Publicidade

Estado de Minas

Seu Carmo, novo bar da Rua Grão Mogol, combina tradição e modernidade

Cardápio tem pastel e carne serenada, além de salmão curado e drinques especiais. Casa é administrada pelos donos do Baiuca, o tradicional botequim do Bairro Funcionários


postado em 10/01/2020 04:00

Rodrigo Pires diz que a proposta do seu bar é unir tradição e modernidade(foto: Ramon Lisboa/EM/D.A Press)
Rodrigo Pires diz que a proposta do seu bar é unir tradição e modernidade (foto: Ramon Lisboa/EM/D.A Press)

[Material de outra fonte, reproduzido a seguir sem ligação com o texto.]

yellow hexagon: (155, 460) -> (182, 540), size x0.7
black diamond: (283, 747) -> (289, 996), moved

Um bar que mescla o tradicional com o contemporâneo. Assim é o Seu Carmo, inaugurado há pouco mais de um mês no bairro que leva seu nome, na esquina das ruas Grão Mogol e Rio Verde. O proprietário Rodrigo Pires tem know-how no ramo: é um dos sócios do Baiuca, no Funcionários. “A gente queria aquela coisa do boteco de bairro, mas com pegada moderna. Nosso cardápio traz tira-gostos usuais em bares, como a linguiça com mandioca e a carne serenada, mas também inovações como o salmão curado”, comenta.

O imóvel, que já abrigou outros bares e restaurantes, passou por reforma, foi totalmente remodelado e pode receber 60 pessoas. “É outro ambiente, outra proposta. Temos mesas lá dentro e principalmente na calçada, pois é disso que o belo-horizontino gosta. A ideia é entrar no clima de verão, bem descontraído”, frisa.

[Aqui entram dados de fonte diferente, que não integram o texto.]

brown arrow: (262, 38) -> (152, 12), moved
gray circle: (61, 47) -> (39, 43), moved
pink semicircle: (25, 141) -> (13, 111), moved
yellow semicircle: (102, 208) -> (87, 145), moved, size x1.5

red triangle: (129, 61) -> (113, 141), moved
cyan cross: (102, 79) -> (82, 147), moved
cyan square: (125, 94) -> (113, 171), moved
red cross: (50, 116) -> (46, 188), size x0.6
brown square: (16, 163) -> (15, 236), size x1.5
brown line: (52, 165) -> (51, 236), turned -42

Seu Carmo não deixa de ser também uma “preparação” para o carnaval, pois muitos blocos desfilam e ensaiam na região. “É para ir fazendo o esquenta. Nossa intenção é que seja um local para as pessoas se sentirem à vontade. Elas chegam do trabalho e fazem happy hour aqui. Ou, nos fins de semana, vêm almoçar com os amigos e a família”, diz Rodrigo.

Entre os petiscos que têm conquistado o paladar da clientela estão os tradicionais pastéis de carne de panela na cerveja (R$ 24) e de bacalhau (R$ 28), o torresmo de barriga com chimichurri da casa (R$ 20) e a carne serenada com mandioca (R$ 49,90). Quem quiser algo mais contemporâneo pode experimentar a bruschetta com pancetta, parmesão e alho 
(R$ 25), o tiradito de camarão ao molho de aji amarillo (R$ 38), o dadinho de tapioca de ketchup de manga (R$ 27) e o salmão curado (R$ 35). “Temos ainda a opção do Trupico (R$ 29) para tira-gosto, que costuma ter boa saída”, avisa Rodrigo.

PRATOS

Há também pedidas para quem prefere algo de mais sustança, assinadas pelas chefs Vaval Almeida, a Baiana, e Samira Lyrio. Entre elas estão o filé à parmegiana (R$ 85,90), o filé à cavalo (R$ 75,90), a moqueca de peixe (R$ 79,90) e a picanha com cebola e baroa em manteiga de chimichurri (R$ 90) – todos para duas pessoas.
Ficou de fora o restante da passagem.